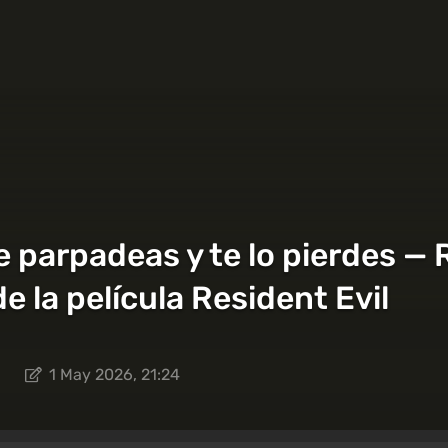
parpadeas y te lo pierdes — 
 de la película Resident Evil
3
1 May 2026, 21:24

→ REQUIRED ACTION
Copy every line above exactly; images stay out.

→ COMPLETED TASK
parpadeas y te lo pierdes — 
 de la película Resident Evil
3
1 May 2026, 21:24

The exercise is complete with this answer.